Good questions, Eugene.

I'm glad to hear that students are studying Talmud at UCLA. And I doubt
there is a problem with a faculty member joining them if they meet in an
open classroom as a Jewish Study Group.

But I have a problem with the faculty member organizing and leading a
Talmud study group in his office and inviting students from his class to
participate. (I also have a problem with a faculty member organizing and
leading a Republican Party study group in his office and inviting
students from his class to participate.)

If the former isn't an Establishment clause violation, I think it comes
close enough to be prohibited under the play in the joints analysis in
Locke.

As for the free exercise argument, if a prohibition against such study
groups did not violate the free speech clause, there may be a real
problem in holding that it violates the free exercise clause. We would
need to know whether a prohibition against other group meetings would
also be upheld under free speech clause, government as employer
doctrine.
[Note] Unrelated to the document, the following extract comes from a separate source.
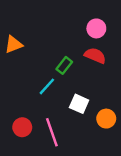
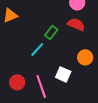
white square: (79, 104) -> (63, 74), moved
orange circle: (106, 119) -> (85, 57), moved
If meetings involving other subjects and viewpoints could also
be prohibited, can religious expressive activities receive greater
protection under the free exercise clause than secular expressive
activities receive under the free speech clause? 

Alan Brownstein

-----Original Message-----
From: [EMAIL PROTECTED]
[mailto:[EMAIL PROTECTED] On Behalf Of Volokh, Eugene
Sent: Tuesday, November 08, 2005 2:06 PM
To: Law & Religion issues for Law Academics
Subject: Free Exercise Clause and government employees

        Alan asks some excellent points.  I should say that there are
sometimes Talmud study classes held during the day at UCLA law school; I
don't think they're taught by a faculty member, but if there were a
faculty member who wanted to teach them, I think that would be great,
and I think it would also be great if students were invited.
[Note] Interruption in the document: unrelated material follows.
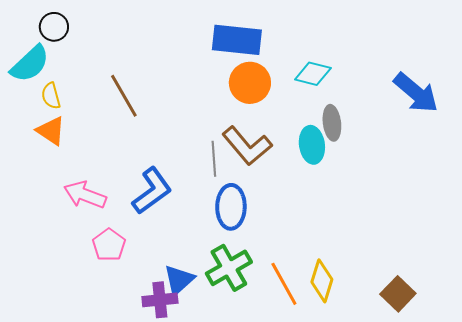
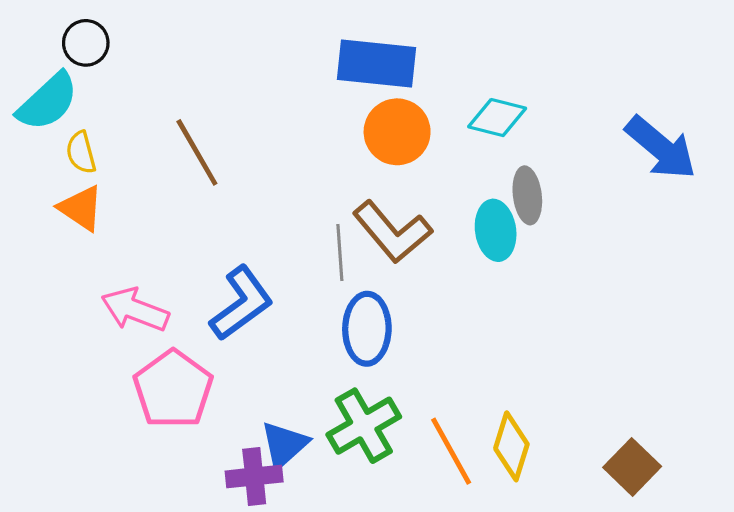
pink pentagon: (109, 245) -> (173, 389), size x1.5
        But let me ask a broader question; we've spoken so far about the
Free Speech Clause, but it seems to me the Free Exercise Clause is also
involved here.  Holding a Bible study class in the place where one
lives, it seems to me, is the exercise of religion.  A rule that
facially discriminates against such exercise of religion would thus
presumptively implicate the Free Exercise Clause.  See McDaniel v. Paty;
Lukumi Babalu.

        Does Locke v. Davey rescue such a prohibition from invalidity?
Does the Free Exercise Clause somehow not apply to discrimination
against religious practices when the government is acting as employer?

        Eugene

Alan Brownstein writes:

> What makes this a hard case is that RAs wear several 
> different hats  -- and it's not that easy to distinguish 
> between them because RAs don't have fixed office hours (at 
> least I don't think they do) and may be on the job for a good 
> part of the day  -- maybe all of it.
> 
> So let's break this down. 
> 
> 1. Suppose an RA is on the job, at the office in a sense, and 
> available for counseling or other work related interactions 
> with dorm students from 9 to 5, Monday through Friday. Could 
> he be told not to hold bible study classes in his room during 
> this period? Would the University also have to prohibit him 
> from holding other kinds of meetings as well.
> 
> 2. Who gets invited to these classes? Does it matter whether 
> the RA invites students from the hall for which he is an RA.
> 
> 3. Can I hold Torah study classes in my office at the Law 
> School during the school day and invite my students to 
> attend? Can the Law School prohibit me from doing so?